“Southampton is an elegant, well-built town. It stands on the confluence of two large waters; and when the tide is full, is seated on a peninsula.
“It is a town of great antiquity, and still preserves its respectable appendages of ancient walls and gates.’’ With use of words like “confluence’’ it can be guessed this description of Southampton was written a long time ago.
The author was the socially reforming Rector of Boldre, the Rev William Gilpin, who was writing in 1775.
By the time the renowned author Jane Austen came to live in Southampton, the town had grown a great deal.
Between Gilpin’s description and Jane’s stay lay an important quarter of a century, a time which saw many English towns improve in elegance and many coastal spots become fashionable seaside resorts.
From the autumn of 1806 until the spring of 1809 the novelist made her home in Southampton with her mother and sister, her brother, Frank, and his new wife, Mary, and Martha Lloyd, who was recently homeless following her mother’s death.

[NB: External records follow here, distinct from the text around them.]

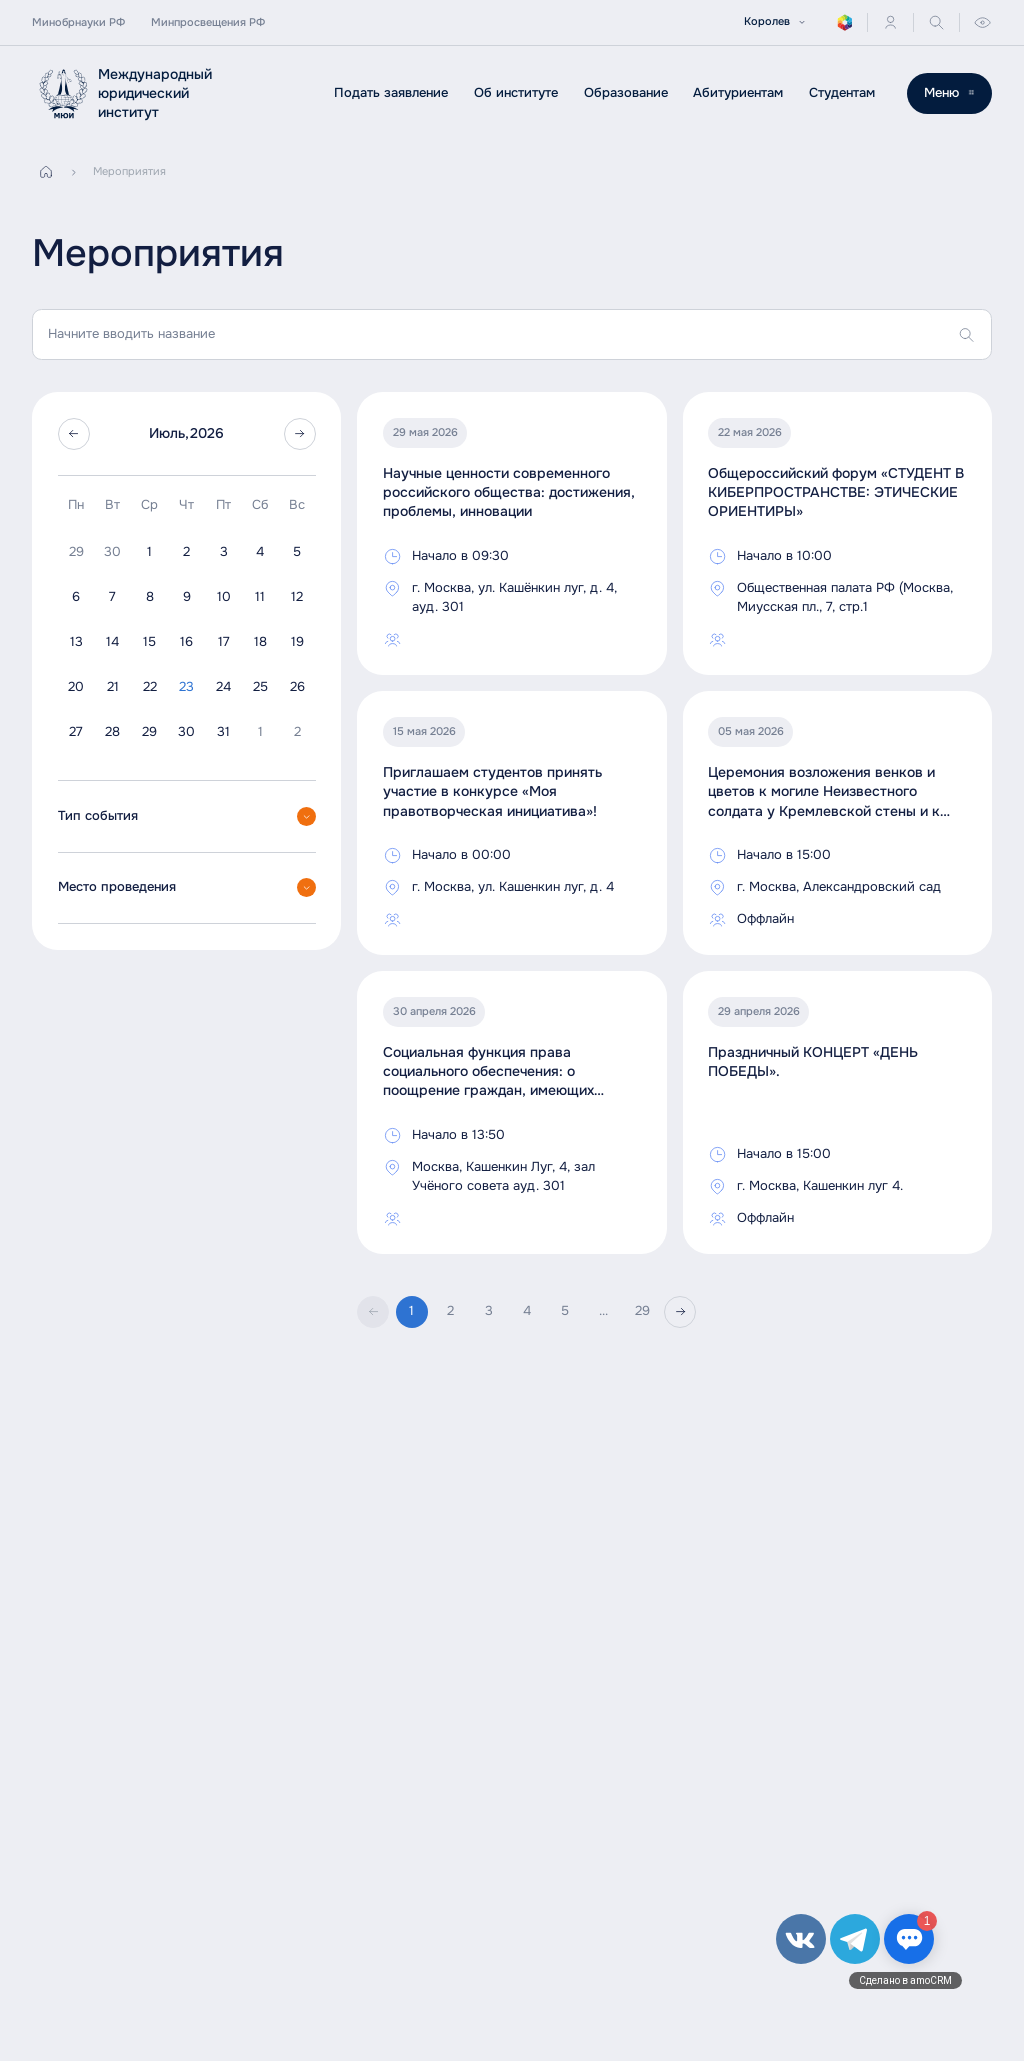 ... (603, 1311)
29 (642, 1311) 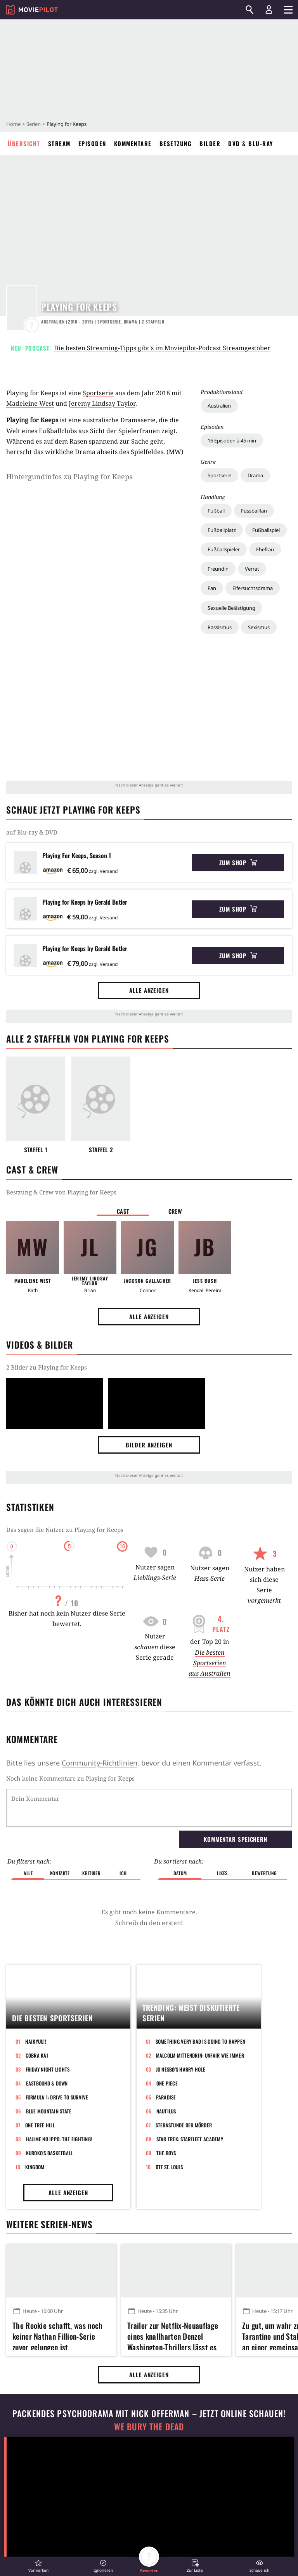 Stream (59, 143)
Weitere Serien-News (49, 2224)
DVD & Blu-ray (250, 143)
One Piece (167, 2083)
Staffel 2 (101, 1150)
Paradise (166, 2097)
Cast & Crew (32, 1169)
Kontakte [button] (60, 1873)
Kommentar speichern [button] (235, 1839)
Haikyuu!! (35, 2041)
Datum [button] (180, 1873)
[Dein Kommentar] (149, 1808)
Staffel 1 (36, 1150)
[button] (38, 2565)
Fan (212, 588)
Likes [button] (222, 1873)
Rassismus (220, 627)
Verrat (252, 568)
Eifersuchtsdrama (252, 588)
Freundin (218, 568)
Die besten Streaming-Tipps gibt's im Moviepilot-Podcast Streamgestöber (162, 348)
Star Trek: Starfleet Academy (189, 2139)
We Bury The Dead (149, 2426)
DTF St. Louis (169, 2167)
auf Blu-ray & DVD (31, 832)
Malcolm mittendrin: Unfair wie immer (200, 2055)
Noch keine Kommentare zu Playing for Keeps (70, 1778)
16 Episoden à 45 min (232, 440)
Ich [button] (123, 1873)
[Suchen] (249, 9)
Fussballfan (254, 510)
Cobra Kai (37, 2055)
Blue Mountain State (49, 2111)
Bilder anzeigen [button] (149, 1444)
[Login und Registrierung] (269, 9)
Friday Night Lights (48, 2069)
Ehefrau (265, 549)
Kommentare (133, 143)
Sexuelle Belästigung (231, 607)
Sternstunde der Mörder (184, 2125)
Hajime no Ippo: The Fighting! (59, 2139)
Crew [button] (175, 1211)
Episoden (92, 143)
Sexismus (259, 627)
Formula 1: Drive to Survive (57, 2097)
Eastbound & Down (47, 2083)
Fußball (216, 510)
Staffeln (153, 321)
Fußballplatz (222, 530)
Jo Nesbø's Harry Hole (180, 2069)
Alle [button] (28, 1873)
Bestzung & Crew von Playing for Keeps (61, 1192)
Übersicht (24, 143)
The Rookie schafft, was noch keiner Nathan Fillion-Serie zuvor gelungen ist (57, 2335)
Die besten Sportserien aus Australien (209, 1663)
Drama (255, 475)
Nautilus (166, 2111)
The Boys (166, 2153)
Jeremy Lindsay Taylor (102, 403)
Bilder (209, 143)
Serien (33, 123)
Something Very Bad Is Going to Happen (201, 2041)
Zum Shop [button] (238, 862)
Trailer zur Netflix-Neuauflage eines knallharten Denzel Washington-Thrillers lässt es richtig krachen (172, 2335)
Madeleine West (30, 403)
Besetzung (175, 143)
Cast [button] (123, 1211)
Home (13, 123)
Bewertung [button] (264, 1873)
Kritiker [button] (91, 1873)
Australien (219, 405)
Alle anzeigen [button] (149, 990)
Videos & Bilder (39, 1344)
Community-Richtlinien (99, 1762)
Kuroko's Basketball (49, 2153)
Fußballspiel (266, 530)
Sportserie (219, 475)
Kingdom (35, 2167)
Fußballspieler (224, 549)
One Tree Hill (40, 2125)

Jane already knew Southampton, having been at school, albeit briefly, in the town, and at 18 she danced there at a public ball.
One historian wrote: “That she greatly preferred it to Bath, even to Canterbury, is evident, and not hard to explain.
“It was her home county, and on the coast, two powerful recommendations.
“Southampton’s pretensions to fashion were slight compared with Bath’s and its air agreed with her better.’’ The Austens rented a house in Castle Square from the Marquis of Landsdowne, which had a garden bounded on one side by the old walls as well as a view across to the New Forest.
Nearby was the Marquis’s mock Gothic castle, described by Jane’s nephew as “a fantastic edifice’’.
Not far away was a pump room, assembly rooms, several baths, and a theatre, which the author only visited once.
Jane rarely joined in the evening amusements and though she evidently liked the place, Southampton does not seem to have given her any inspiration as she wrote no fiction during her stay.
Jane was knowledgeable of many places outside Hampshire, but she was essentially a county girl, born in Steventon, living in Chawton, and dying in Winchester where she lies within the cathedral.